→ Material shown
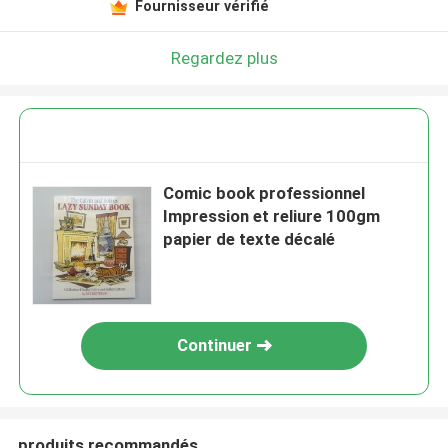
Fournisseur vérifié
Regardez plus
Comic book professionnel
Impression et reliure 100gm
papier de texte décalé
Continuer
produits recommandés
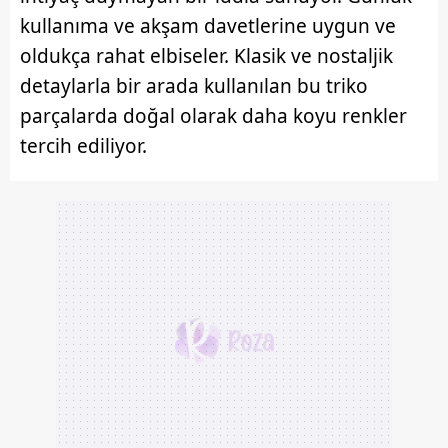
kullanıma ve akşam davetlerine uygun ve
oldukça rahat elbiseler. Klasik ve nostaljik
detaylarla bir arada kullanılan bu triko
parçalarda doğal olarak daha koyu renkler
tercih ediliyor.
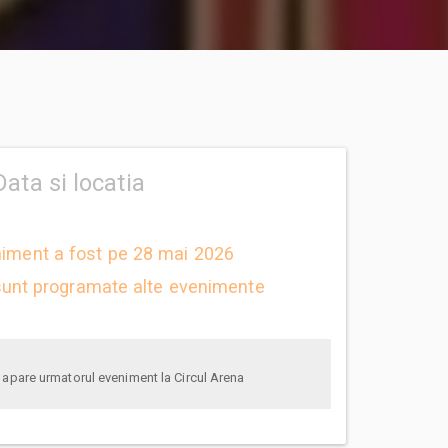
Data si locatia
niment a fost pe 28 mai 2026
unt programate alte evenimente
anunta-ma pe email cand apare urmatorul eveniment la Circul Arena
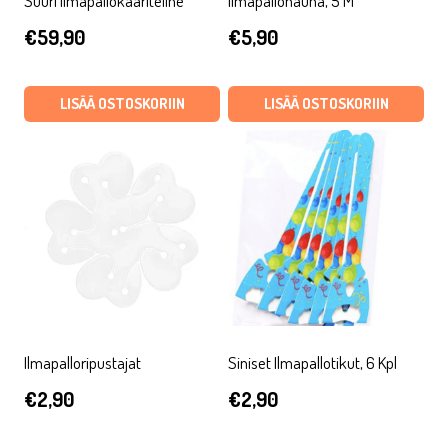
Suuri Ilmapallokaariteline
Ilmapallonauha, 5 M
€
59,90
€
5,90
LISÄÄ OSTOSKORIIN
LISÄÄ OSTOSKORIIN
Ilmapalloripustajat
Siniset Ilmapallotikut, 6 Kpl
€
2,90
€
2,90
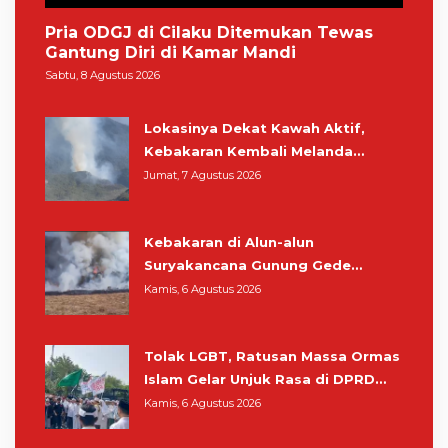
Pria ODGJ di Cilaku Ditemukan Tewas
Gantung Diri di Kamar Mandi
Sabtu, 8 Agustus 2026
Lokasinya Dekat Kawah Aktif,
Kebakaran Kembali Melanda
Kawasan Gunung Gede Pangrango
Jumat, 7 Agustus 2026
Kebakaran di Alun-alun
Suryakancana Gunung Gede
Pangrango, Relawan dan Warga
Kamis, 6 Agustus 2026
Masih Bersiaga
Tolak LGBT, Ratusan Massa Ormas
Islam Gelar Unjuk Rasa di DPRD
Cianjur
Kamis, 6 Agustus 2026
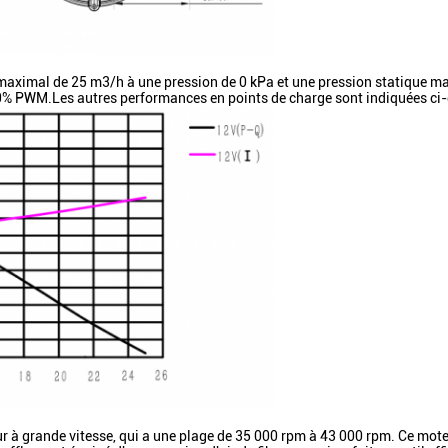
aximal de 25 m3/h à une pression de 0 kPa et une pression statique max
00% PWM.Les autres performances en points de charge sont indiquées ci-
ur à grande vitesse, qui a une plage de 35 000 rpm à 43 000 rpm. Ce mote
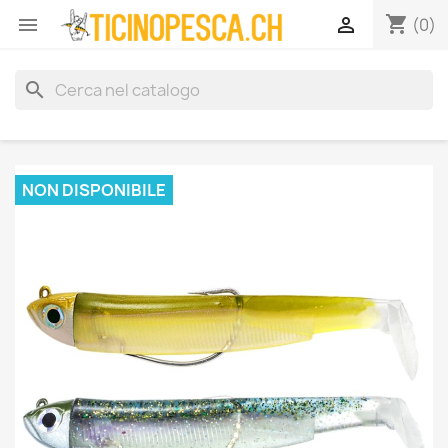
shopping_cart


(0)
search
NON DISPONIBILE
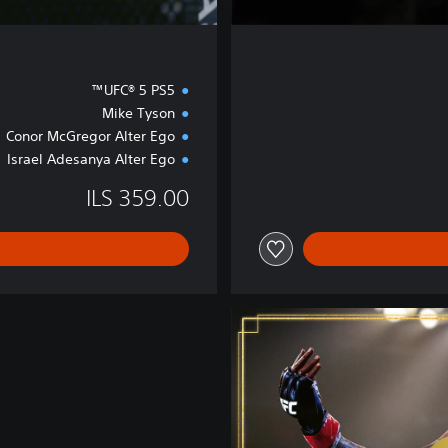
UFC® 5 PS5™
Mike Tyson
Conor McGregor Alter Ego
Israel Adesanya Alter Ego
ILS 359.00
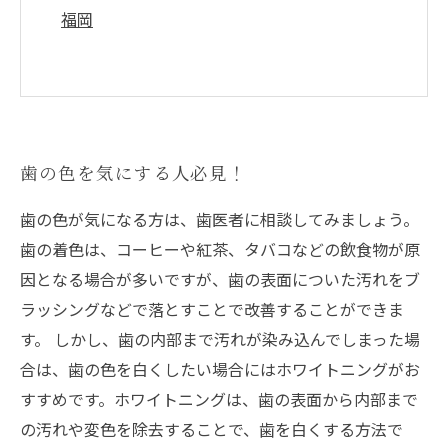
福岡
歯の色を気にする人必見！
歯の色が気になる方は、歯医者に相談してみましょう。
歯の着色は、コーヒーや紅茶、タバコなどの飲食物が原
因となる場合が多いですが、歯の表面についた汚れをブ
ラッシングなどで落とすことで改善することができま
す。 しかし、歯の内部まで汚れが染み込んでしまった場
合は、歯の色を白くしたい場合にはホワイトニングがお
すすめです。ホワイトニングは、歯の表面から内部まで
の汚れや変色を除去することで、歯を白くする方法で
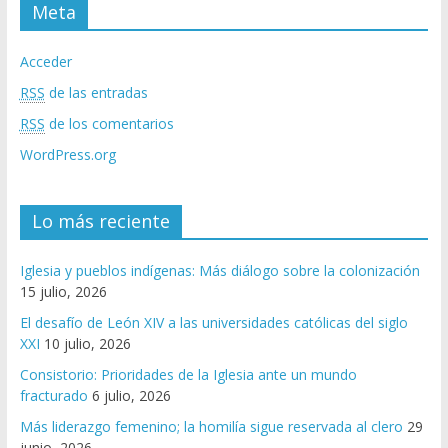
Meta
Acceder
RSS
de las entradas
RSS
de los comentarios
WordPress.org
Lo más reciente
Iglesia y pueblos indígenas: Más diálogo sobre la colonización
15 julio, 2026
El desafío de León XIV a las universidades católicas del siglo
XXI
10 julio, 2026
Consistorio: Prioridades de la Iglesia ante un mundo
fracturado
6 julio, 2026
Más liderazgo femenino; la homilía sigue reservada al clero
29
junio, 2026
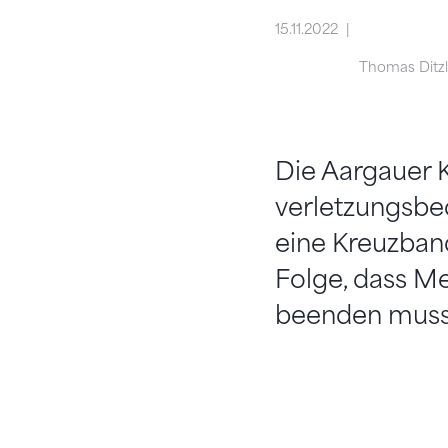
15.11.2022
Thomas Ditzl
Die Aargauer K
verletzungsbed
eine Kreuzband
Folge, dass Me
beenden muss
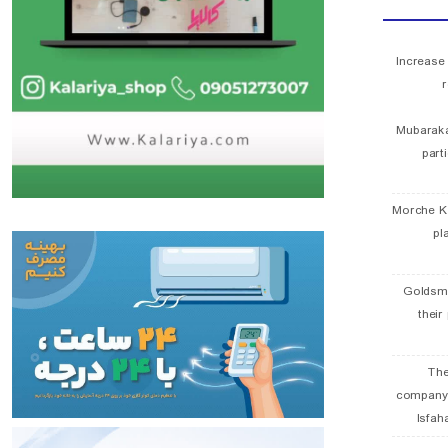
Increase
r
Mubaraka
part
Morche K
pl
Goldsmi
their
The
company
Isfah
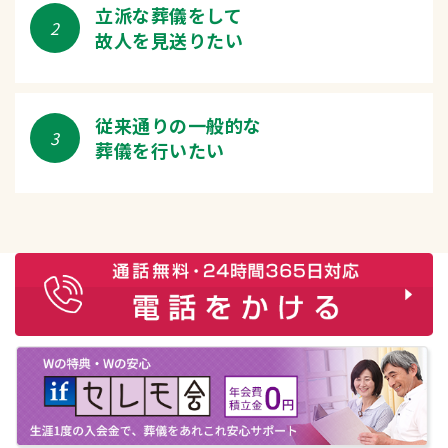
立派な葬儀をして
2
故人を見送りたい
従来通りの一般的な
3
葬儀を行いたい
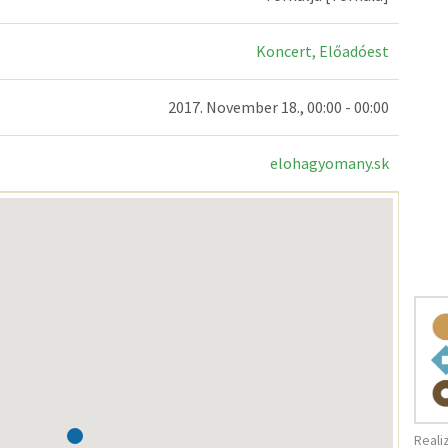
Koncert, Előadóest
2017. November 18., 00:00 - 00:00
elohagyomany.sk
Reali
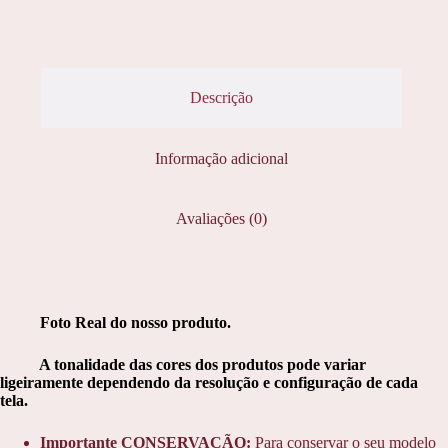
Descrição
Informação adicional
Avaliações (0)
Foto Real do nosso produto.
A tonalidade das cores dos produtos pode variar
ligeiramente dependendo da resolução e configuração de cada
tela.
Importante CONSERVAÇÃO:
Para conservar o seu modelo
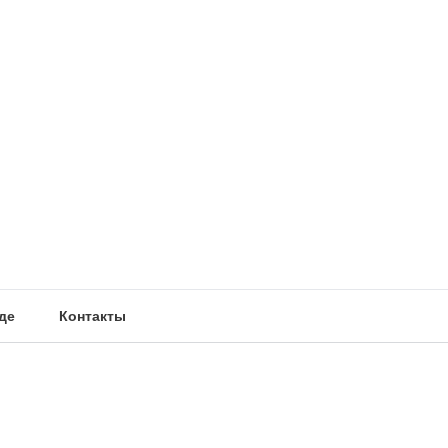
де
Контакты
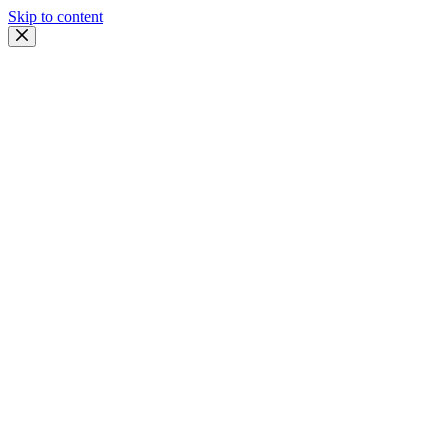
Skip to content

→ Problem details
Reproduce each line of the material that mentions "Gede".

→ The answer
Kawasan Gunung Gede Pangrango
Suryakancana Gunung Gede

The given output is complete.